Charles Evans Jr. was an approved attorney who wrote title insurance policies for MVT. Alleged illegal activities began in 2003. The shell companies owned properties in Madison, Harrison and DeSoto counties and also in the state of Texas. The brothers were first sued in September by MVT. The case is being handled by federal bankruptcy court in Jackson.
No criminal charges have been filed in the case regarding fraudulent activities.
Charles Evans Jr. was arrested on May 26 by U.S. Marshals in the MetroCenter Mall parking lot in Jackson after resisting arrest. He was in possession of a firearm. Bankruptcy Court Judge Neil Olack had issued a warrant for Evans on May 21 after holding him in civil contempt for failure to appear at a hearing and surrender information about his trust account.
Evans is being held in Madison County jail awaiting his next hearing on the felony charges. Law requires that he be indicted within the next 30 days.
A Mississippi Valley Title Insurance attorney said recently that the company believes Evans has access to significant funds.

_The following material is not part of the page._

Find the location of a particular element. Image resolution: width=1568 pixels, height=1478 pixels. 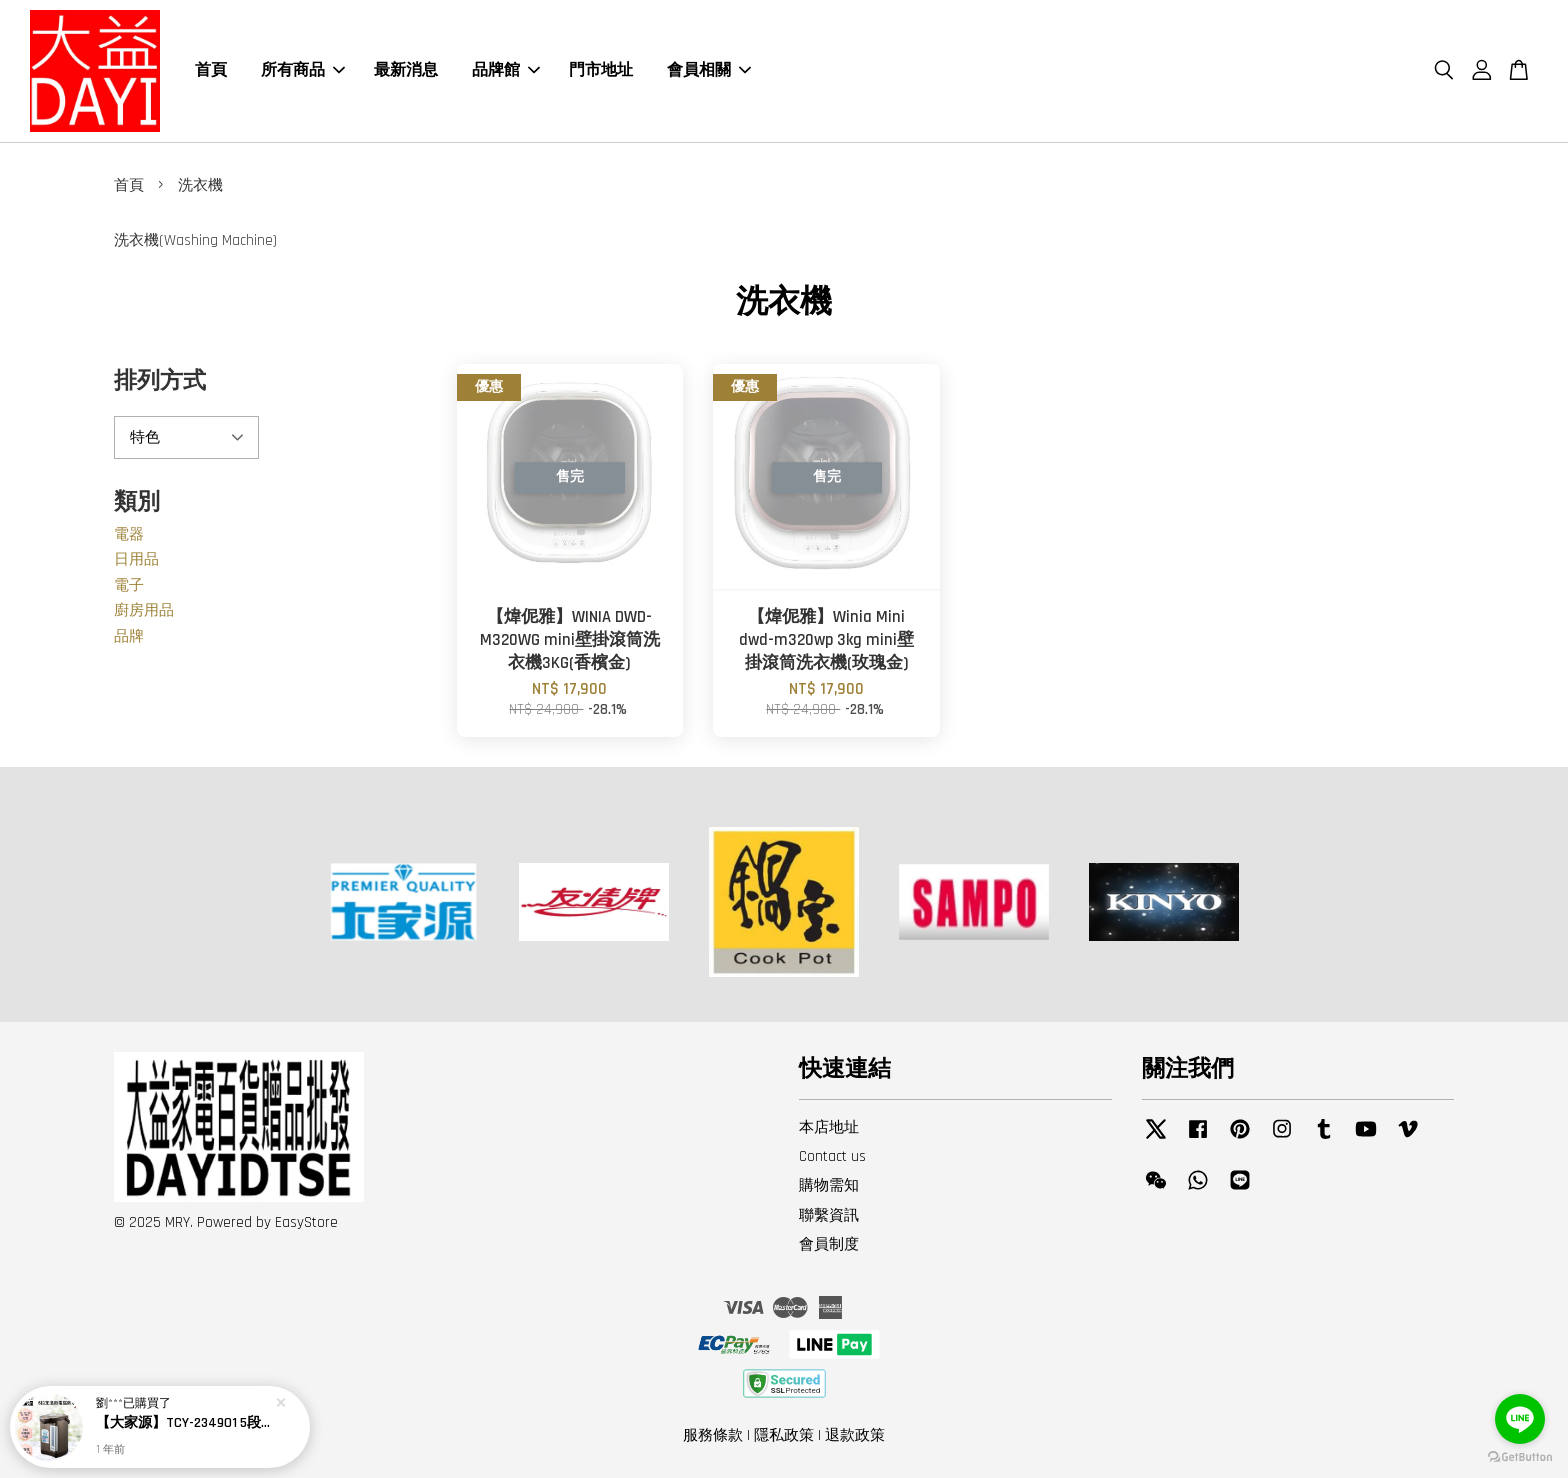 本店地址 is located at coordinates (829, 1127).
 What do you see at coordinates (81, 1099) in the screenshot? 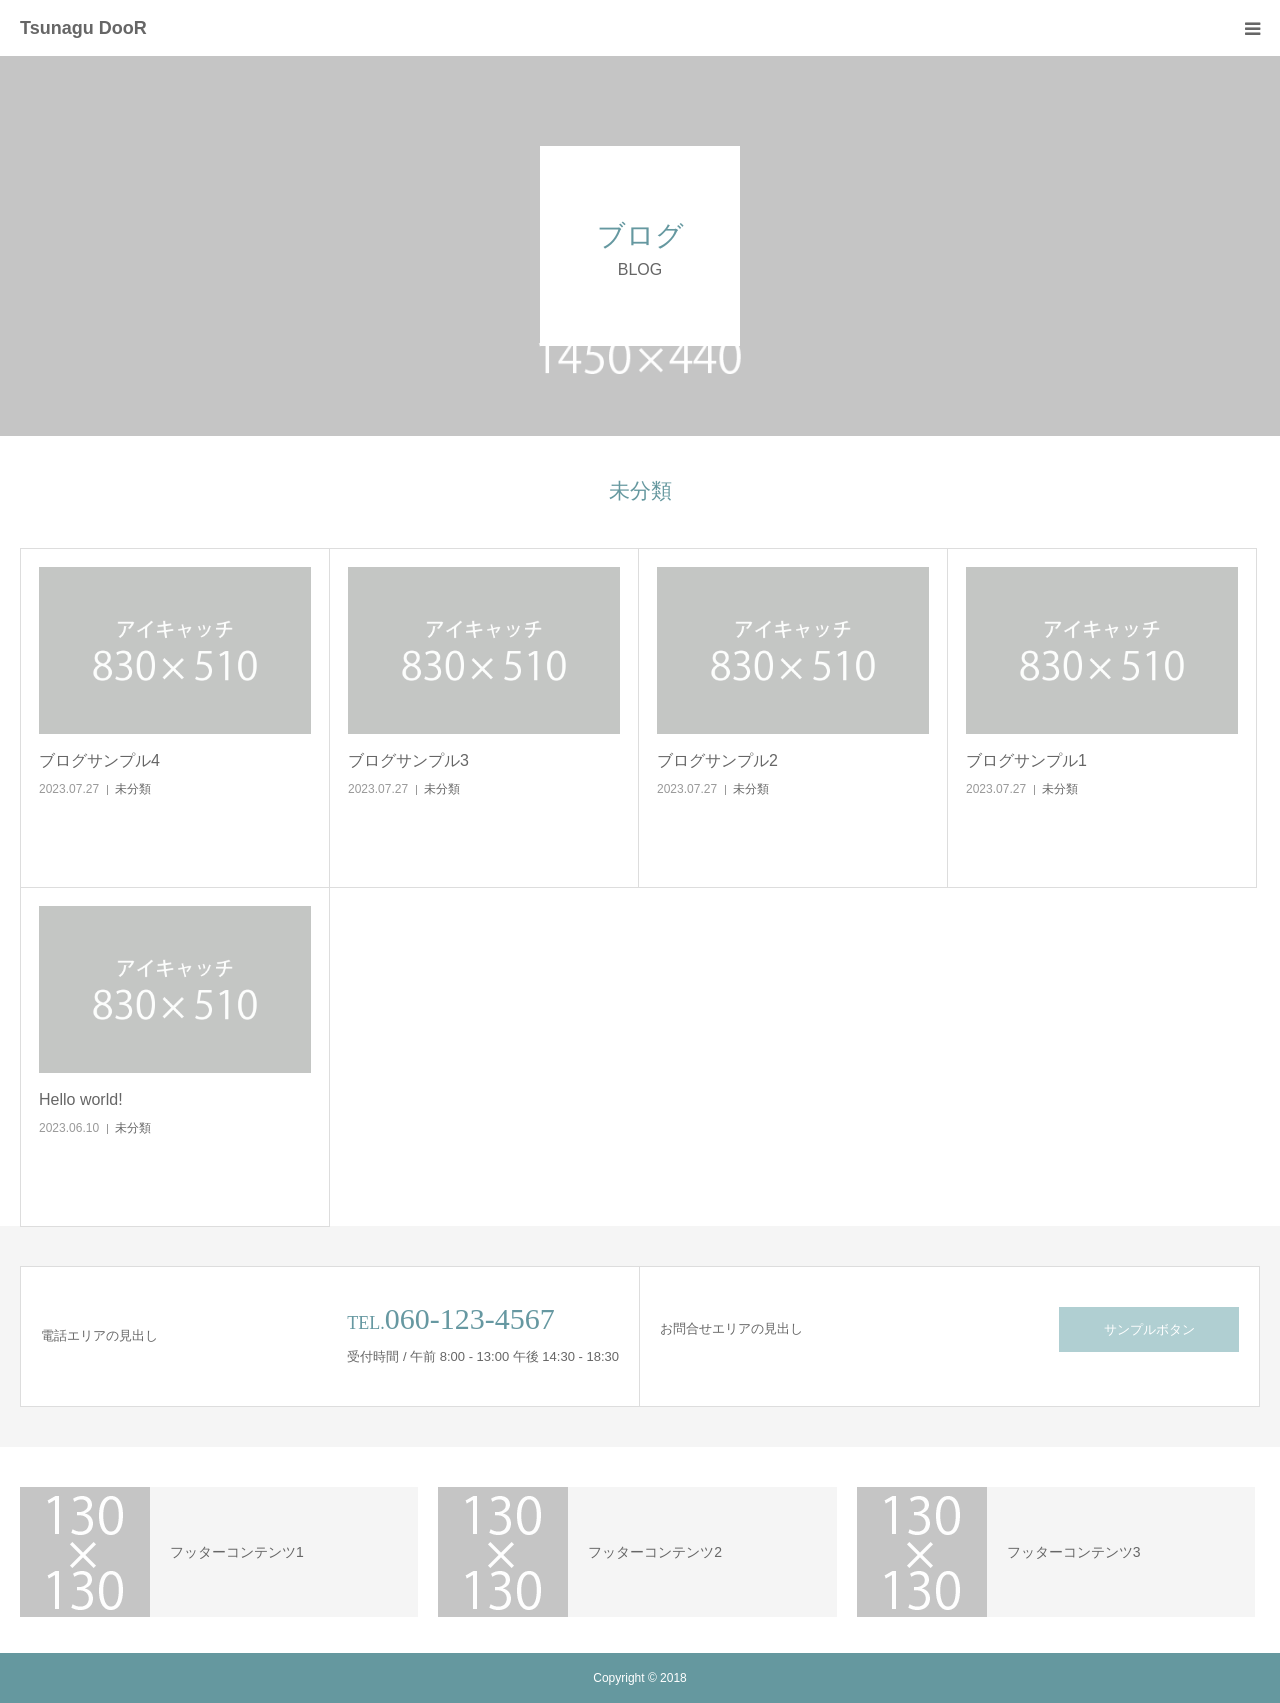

An FBI agent testified last week in federal district court that although the agency has been investigating the case for almost a year, it still cannot determine whether Evans has significant funds left.
MVT has $30 million set aside for claims reserves, which is not enough to pay the 65 claims made by banks. The company’s parent, Old Republic National Title Insurance Company (ORNT), jointly issued all of the company’s policies. ORNT has several hundred million in claims reserves.
An FBI agent testified in federal district court that the agency has been investigating the case for almost a year but still could not determine whether the brothers have significant funds.
Evans defense attorney, John Collete, has said Evans does not have money.